So I’m a little confused by some of the mixed messaging. I would like the opportunity for each of you to weigh in on the actual problem set in front of me. In Jessica’s email for the off-site, she has asked for me and Mike to spend roughly 2 hours discussing Automated Unit testing. That’s fine and dandy, but after reading through Steve’s Quality Plan, discussing one on one with Mike and another one on one with Marc Nadeau, I’m not convinced that everyone is aligned on the problem.
Each of you has one or more arguments about unit testing. In general each of you desire greater coverage of our APIs through more unit testing so that we can hand-over a more functionally stable product. From my conversation with Marc, he’s concerned that the unit tests today are not only lacking in coverage, but failed to be executed by engineering on a consistent basis. Rather, the only execution occurs during the nightly builds and is then managed and controlled by QA. Essentially, our engineers are throwing their code over the wall with the promise of the nightly testing loops to catch their mistakes. When I discussed this further with David Ashman and ad hoc with a few engineering managers, there was a confirmation that unit tests were not being run on any consistent basis. The reason…the API harness takes too long to run. So it’s safe to say that there are opportunities for improvement with unit testing in categories such: coverage, decomposition, execution and accountability.

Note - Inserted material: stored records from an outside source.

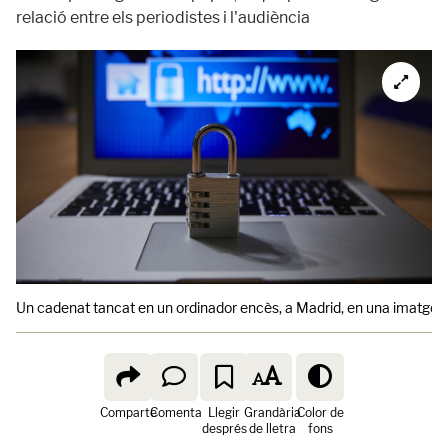
relació entre els periodistes i l'audiència
Un cadenat tancat en un ordinador encès, a Madrid, en una imatge d
Comparte
Comenta
Llegir
Grandària
Color de
després
de lletra
fons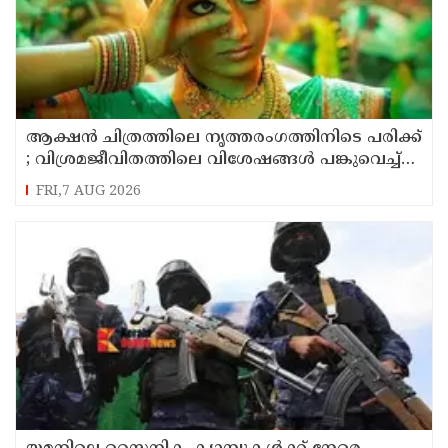
ആക്ഷൻ ചിത്രത്തിലെ നൃത്തരംഗത്തിനിടെ പരിക്ക്
; വിശ്രമജീവിതത്തിലെ വിശേഷങ്ങൾ പങ്കുവെച്ച്
നടി രശ്മിക മന്ദാന
FRI,7 AUG 2026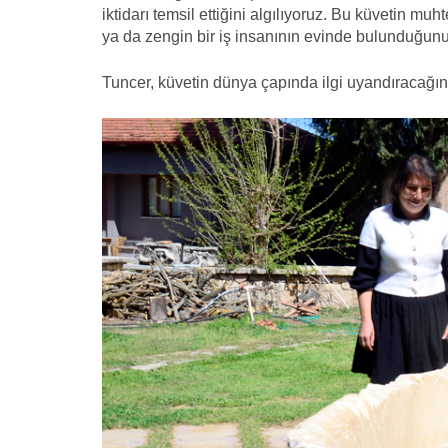
iktidarı temsil ettiğini algılıyoruz. Bu küvetin m
ya da zengin bir iş insanının evinde bulunduğunu
Tuncer, küvetin dünya çapında ilgi uyandıracağına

When I talked with Mike, he’s of a slightly different opinion about the problem set I am to tackle. He called-out the problem related to improving the reliability and timing of code handoffs. This is covered to a degree in your quality plan as item #3 (Requirements – Collaboration, Validation & Traceability). I’m not quite sure if this a problem that I can get my hands around as I might be too removed from the Sprint lifecycle and fairly address the problem.
My request would be to focus on the framework process of improved quality as part of the engineering lifecycle. Below are some of my initial thoughts…
Steve’s slide 17 does a great job at calling out the key issues of our unit test approach: coverage gaps, quality issues, time management, execution and measurement. I think they are a good place for us to start. My only change would be to separate static analysis and even dynamic analysis from unit testing, and keep it under the umbrella of code quality.
Coverage: I personally have not performed a coverage analysis effort as of yet. So ideally I would like to have the time to perform an audit, whether that be from an independent inspector or by a small team responsible for providing thorough measurements. I would love to be able to go back and introduce more coverage where we are lacking. We should, as we always intended empower the module/product teams to do such, while at the same time augment the coverage through some professional services. The coverage problem is really about the go-forward plan. Steve calls out an interesting point about unit tests not being accounted for with more precision during the sprints. I would add an additional point that unit tests are not collaboratively discussed and transparently presented as sprint deliverables.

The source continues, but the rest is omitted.